How many lines of the data include the string "porque"? State that number alone.

::: Dataset records :::

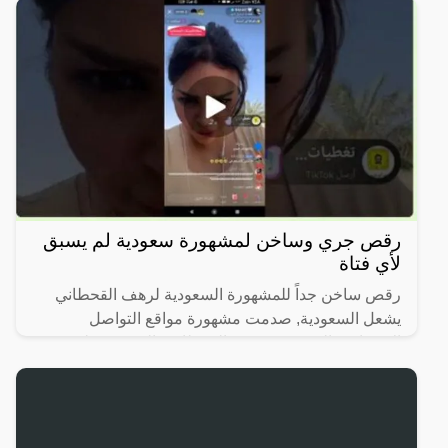
رقص جري وساخن لمشهورة سعودية لم يسبق
لأي فتاة
رقص ساخن جداً للمشهورة السعودية لرهف القحطاني
يشعل السعودية, صدمت مشهورة مواقع التواصل
الاجتماعي السعودية، رهف القحطاني، الجمهور بطريقة
رقصها والميكاج الذي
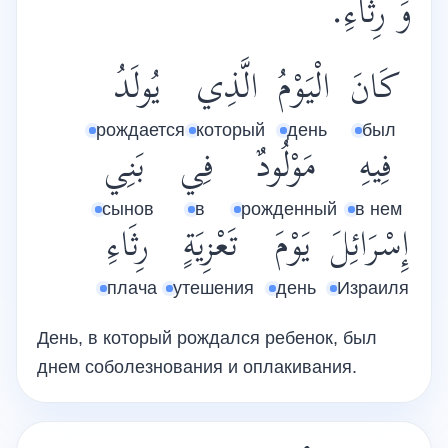
وَ رِثَاءِ.
كَانَ
الْيَوْمُ
الَّذِي
يُولَدُ
рождается
который
день
был
فِيهِ
مَوْلُودٌ
فِي
بَنِي
сынов
в
рожденный
в нем
إِسْرَائِلَ
يَوْمَ
تَعْزِيَةٍ
رِثَاءِ
плача
утешения
день
Израиля
День, в который рождался ребенок, был
днем соболезнования и оплакивания.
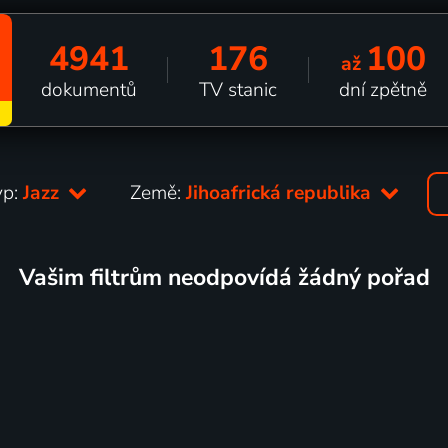
4941
176
100
až
dokumentů
TV stanic
dní zpětně
yp:
Jazz
Země:
Jihoafrická republika
Vašim filtrům neodpovídá žádný pořad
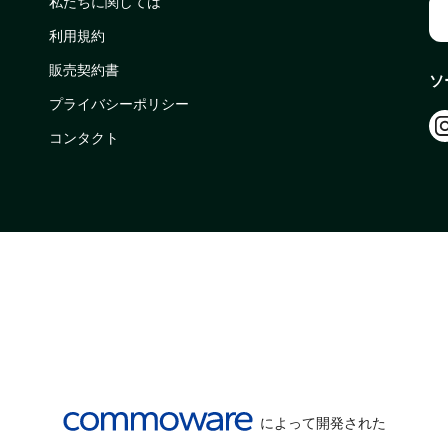
私たちに関しては
利用規約
販売契約書
ソ
プライバシーポリシー
コンタクト
によって開発された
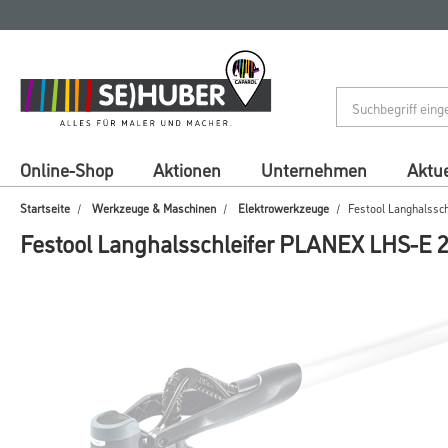
Zum
Zum
Inhalt
Navigationsmenü
springen
springen
Online-Shop
Aktionen
Unternehmen
Aktue
Startseite
Werkzeuge & Maschinen
Elektrowerkzeuge
Festool Langhalssc
Festool Langhalsschleifer PLANEX LHS-E 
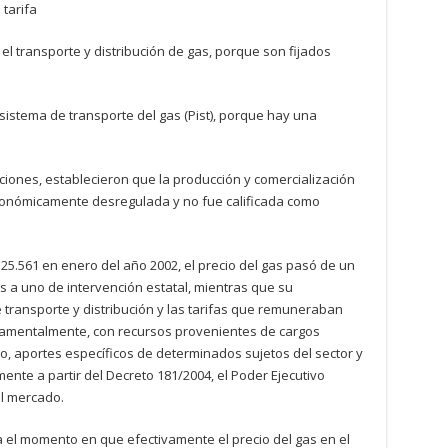
 tarifa
l transporte y distribución de gas, porque son fijados
l sistema de transporte del gas (Pist), porque hay una
aciones, establecieron que la producción y comercialización
conómicamente desregulada y no fue calificada como
25.561 en enero del año 2002, el precio del gas pasó de un
es a uno de intervención estatal, mientras que su
e transporte y distribución y las tarifas que remuneraban
ndamentalmente, con recursos provenientes de cargos
to, aportes específicos de determinados sujetos del sector y
ente a partir del Decreto 181/2004, el Poder Ejecutivo
al mercado.
 el momento en que efectivamente el precio del gas en el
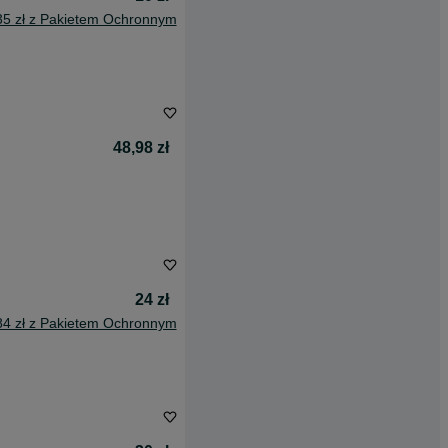
35 zł z Pakietem Ochronnym
48,98 zł
24 zł
84 zł z Pakietem Ochronnym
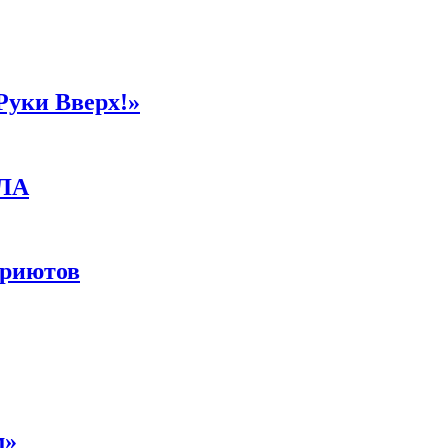
Руки Вверх!»
ПЛА
приютов
м»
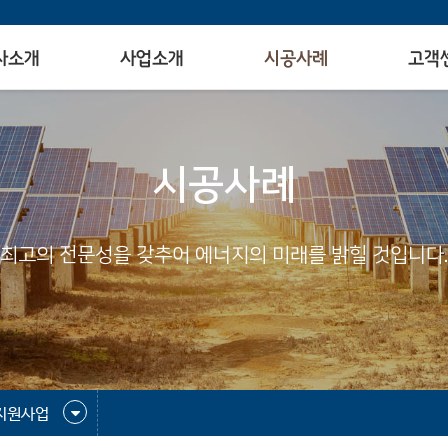
사소개
사업소개
시공사례
고객
시공사례
최고의 전문성을 갖추어 에너지의 미래를 밝힐 것입니다.
지원사업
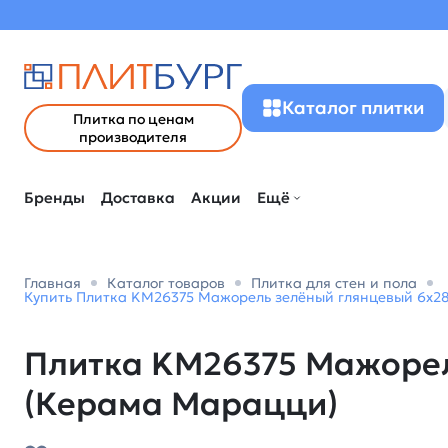
Каталог плитки
Плитка по ценам
производителя
Бренды
Доставка
Акции
Ещё
Главная
Каталог товаров
Плитка для стен и пола
Купить Плитка KM26375 Мажорель зелёный глянцевый 6x28,
Плитка KM26375 Мажорель
(Керама Марацци)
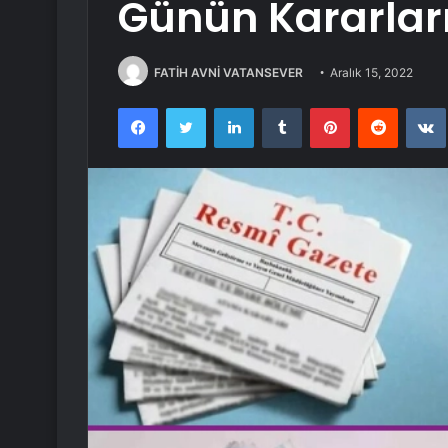
Günün Kararlar
FATİH AVNİ VATANSEVER
Aralık 15, 2022
Facebook
Twitter
LinkedIn
Tumblr
Pinterest
Reddit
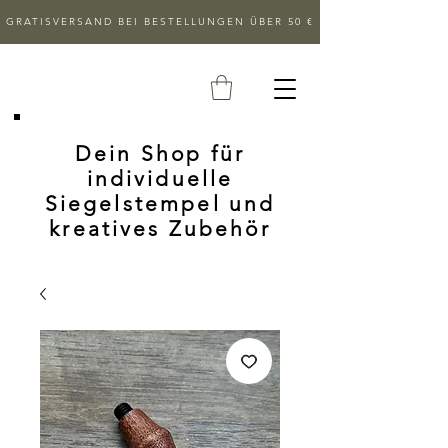
GRATISVERSAND BEI BESTELLUNGEN ÜBER 50 €
Dein Shop für
individuelle
Siegelstempel und
kreatives Zubehör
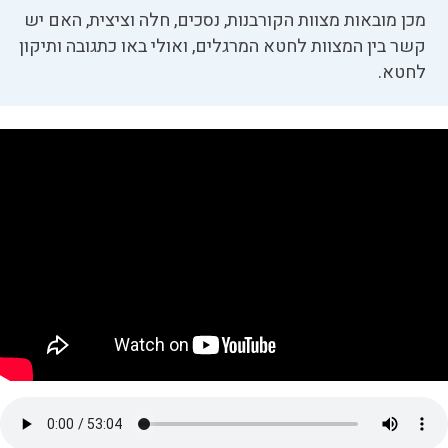
מכן מובאות מצוות הקורבנות, נסכים, חלה וציצית, האם יש
קשר בין המצוות לחטא המרגלים, ואולי באו כתגובה ותיקון
לחטא.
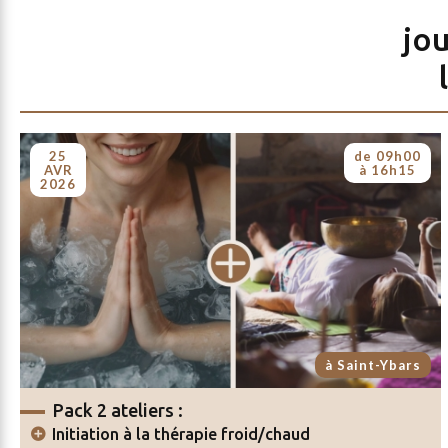
jou
25
de 09h00
AVR
à 16h15
2026
à Saint-Ybars
Pack 2 ateliers :
Initiation à la thérapie froid/chaud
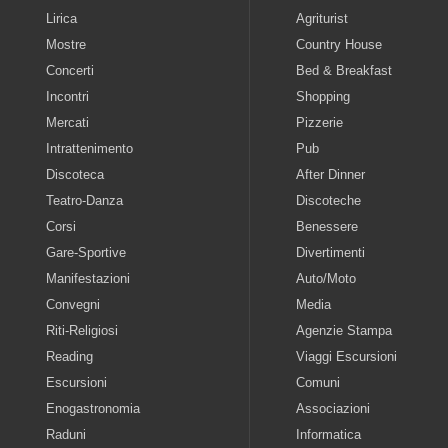
Lirica
Agriturist
Mostre
Country House
Concerti
Bed & Breakfast
Incontri
Shopping
Mercati
Pizzerie
Intrattenimento
Pub
Discoteca
After Dinner
Teatro-Danza
Discoteche
Corsi
Benessere
Gare-Sportive
Divertimenti
Manifestazioni
Auto/Moto
Convegni
Media
Riti-Religiosi
Agenzie Stampa
Reading
Viaggi Escursioni
Escursioni
Comuni
Enogastronomia
Associazioni
Raduni
Informatica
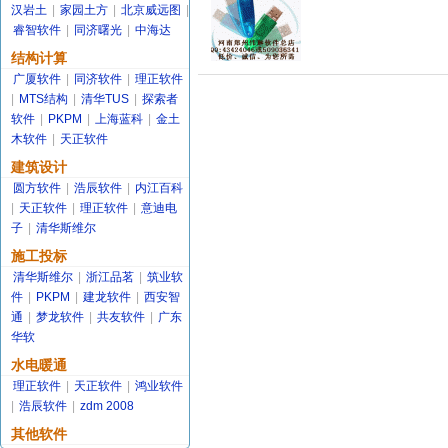
汉岩土
|
家园土方
|
北京威远图
|
睿智软件
|
同济曙光
|
中海达
结构计算
广厦软件
|
同济软件
|
理正软件
|
MTS结构
|
清华TUS
|
探索者
软件
|
PKPM
|
上海蓝科
|
金土
木软件
|
天正软件
建筑设计
圆方软件
|
浩辰软件
|
内江百科
|
天正软件
|
理正软件
|
意迪电
子
|
清华斯维尔
施工投标
清华斯维尔
|
浙江品茗
|
筑业软
件
|
PKPM
|
建龙软件
|
西安智
通
|
梦龙软件
|
共友软件
|
广东
华软
水电暖通
理正软件
|
天正软件
|
鸿业软件
|
浩辰软件
|
zdm 2008
其他软件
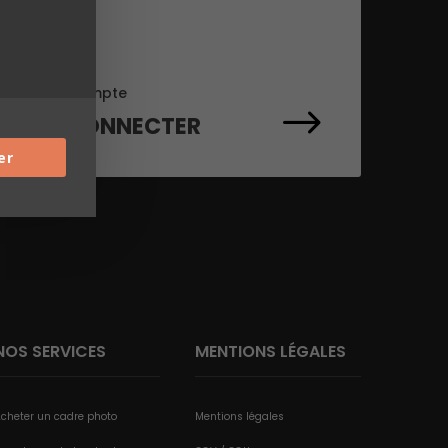
Mon compte
$
SE CONNECTER
er
NOS SERVICES
MENTIONS LÉGALES
cheter un cadre photo
Mentions légales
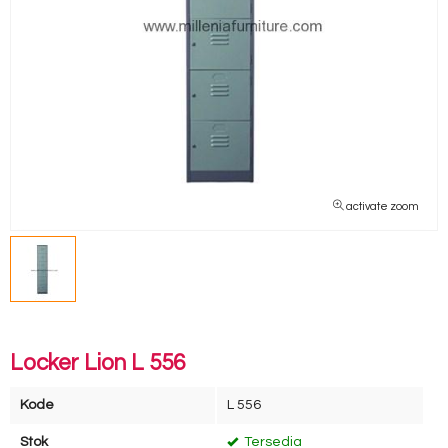
activate zoom
Locker Lion L 556
Kode
L 556
Stok
Tersedia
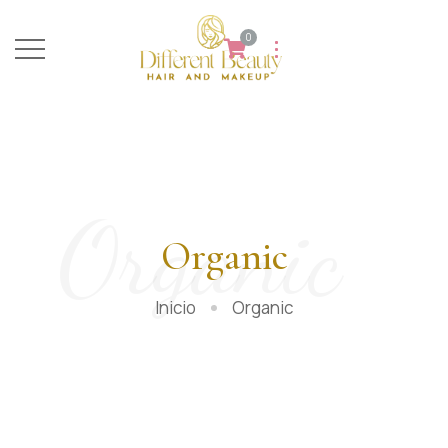
0
Organic
Organic
Inicio
Organic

:::

- Solution to the problem
2